In the five days from Mar. 23 - 28 the department got over 8.2 million calls -- a 16,000% increase from its normal numbers -- and 3.4 million visits for online unemployment filing. The governor assured New Yorkers the state was working on it, and even if your filing is delayed, you will still receive the entire benefit you are entitled to.

To help those who couldn't sign up for unemployment insurance either online or over the phone, the state's Department of Labor put out a video with new information. Based off last name, there are now days of the week those looking to enroll should try calling or logging in, and the Department of Labor said it has added more staff to assist in the process.
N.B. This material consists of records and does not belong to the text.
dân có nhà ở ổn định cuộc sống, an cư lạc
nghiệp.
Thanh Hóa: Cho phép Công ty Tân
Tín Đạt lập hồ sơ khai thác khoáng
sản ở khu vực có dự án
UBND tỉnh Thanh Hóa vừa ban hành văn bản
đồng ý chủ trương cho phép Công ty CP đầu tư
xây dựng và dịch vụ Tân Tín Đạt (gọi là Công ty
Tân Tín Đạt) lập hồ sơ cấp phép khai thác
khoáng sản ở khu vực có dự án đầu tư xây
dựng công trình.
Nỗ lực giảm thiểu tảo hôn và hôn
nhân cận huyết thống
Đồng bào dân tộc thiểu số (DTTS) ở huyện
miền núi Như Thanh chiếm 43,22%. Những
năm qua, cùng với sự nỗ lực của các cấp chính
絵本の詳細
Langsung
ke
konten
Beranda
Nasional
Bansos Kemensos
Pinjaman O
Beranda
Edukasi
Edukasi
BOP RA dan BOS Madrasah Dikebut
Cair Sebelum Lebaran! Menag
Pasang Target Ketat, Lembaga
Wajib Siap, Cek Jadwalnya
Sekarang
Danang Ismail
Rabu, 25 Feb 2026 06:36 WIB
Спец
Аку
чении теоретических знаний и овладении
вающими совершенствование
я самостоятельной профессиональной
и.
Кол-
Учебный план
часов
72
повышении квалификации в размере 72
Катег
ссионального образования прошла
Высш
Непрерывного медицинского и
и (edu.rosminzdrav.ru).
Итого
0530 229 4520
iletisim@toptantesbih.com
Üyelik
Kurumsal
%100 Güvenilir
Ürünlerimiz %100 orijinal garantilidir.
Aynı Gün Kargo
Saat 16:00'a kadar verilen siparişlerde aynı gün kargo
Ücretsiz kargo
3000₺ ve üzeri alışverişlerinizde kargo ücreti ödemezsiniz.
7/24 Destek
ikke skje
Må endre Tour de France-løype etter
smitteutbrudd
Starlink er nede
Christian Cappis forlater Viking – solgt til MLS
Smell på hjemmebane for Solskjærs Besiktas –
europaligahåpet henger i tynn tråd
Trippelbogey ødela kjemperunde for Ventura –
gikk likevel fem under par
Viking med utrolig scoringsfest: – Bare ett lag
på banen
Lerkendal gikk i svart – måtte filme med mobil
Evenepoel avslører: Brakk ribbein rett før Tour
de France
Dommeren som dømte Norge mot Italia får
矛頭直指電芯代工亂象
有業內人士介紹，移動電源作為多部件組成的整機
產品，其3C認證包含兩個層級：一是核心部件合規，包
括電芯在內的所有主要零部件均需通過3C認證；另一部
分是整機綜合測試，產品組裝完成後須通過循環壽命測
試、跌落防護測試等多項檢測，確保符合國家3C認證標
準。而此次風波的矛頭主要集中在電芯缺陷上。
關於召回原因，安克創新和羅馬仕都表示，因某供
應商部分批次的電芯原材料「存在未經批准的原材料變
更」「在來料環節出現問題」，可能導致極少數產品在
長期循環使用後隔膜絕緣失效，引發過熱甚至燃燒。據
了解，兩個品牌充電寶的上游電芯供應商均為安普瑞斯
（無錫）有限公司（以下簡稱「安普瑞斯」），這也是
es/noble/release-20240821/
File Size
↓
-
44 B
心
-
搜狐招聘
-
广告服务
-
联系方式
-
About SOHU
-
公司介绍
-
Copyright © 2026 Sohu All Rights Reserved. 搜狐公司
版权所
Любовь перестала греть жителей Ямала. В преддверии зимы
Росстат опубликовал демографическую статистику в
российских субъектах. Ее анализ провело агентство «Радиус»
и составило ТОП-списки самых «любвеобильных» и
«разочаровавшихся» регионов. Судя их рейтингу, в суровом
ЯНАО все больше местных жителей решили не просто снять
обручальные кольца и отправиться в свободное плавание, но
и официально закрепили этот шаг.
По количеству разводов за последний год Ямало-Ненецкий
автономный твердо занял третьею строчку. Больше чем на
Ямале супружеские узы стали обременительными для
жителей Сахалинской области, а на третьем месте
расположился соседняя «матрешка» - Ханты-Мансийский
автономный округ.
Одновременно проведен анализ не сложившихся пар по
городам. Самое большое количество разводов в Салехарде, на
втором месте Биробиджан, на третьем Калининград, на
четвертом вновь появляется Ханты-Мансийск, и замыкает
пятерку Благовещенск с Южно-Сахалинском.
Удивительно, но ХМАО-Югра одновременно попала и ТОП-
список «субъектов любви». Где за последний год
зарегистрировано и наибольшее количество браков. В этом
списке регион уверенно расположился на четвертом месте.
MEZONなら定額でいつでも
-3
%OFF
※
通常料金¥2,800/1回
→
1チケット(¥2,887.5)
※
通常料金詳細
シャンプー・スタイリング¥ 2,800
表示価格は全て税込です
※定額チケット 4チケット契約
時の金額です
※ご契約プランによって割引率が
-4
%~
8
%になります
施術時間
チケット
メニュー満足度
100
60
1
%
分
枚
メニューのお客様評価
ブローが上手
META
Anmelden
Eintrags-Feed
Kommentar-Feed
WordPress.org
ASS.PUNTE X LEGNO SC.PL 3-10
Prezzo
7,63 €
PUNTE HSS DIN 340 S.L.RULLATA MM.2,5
On March 26, the U.S. government reported weekly first-time unemployment claims of 3.28 million, almost triple what Wall Street expected -- and an all-time record nearly five times the previous peak in the early 1980s.

If you're one of those people laid off -- or you're worried you're going to be laid off, or you are a small business feeling the strain of the virus -- some basic advice from officials, legal experts and budgeting officials is below.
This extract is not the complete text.